** Exercise details **
Transcribe, word for word and with nothing extra, the line containing "Стимуляторы роста" and each line that comes after it in the entries.

Task material section start

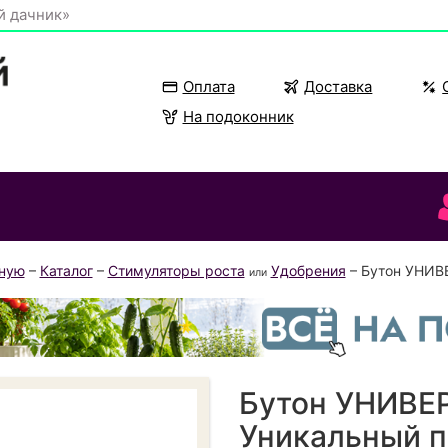
й дачник»
Оплата
Доставка
На подоконник
вную
–
Каталог
–
Стимуляторы роста
Удобрения
– Бутон УНИВ
или
Бутон УНИВЕ
Уникальный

Task material section end

** Final answer **
Стимуляторы роста
Удобрения
– Бутон УНИВ
или
Бутон УНИВЕ
Уникальный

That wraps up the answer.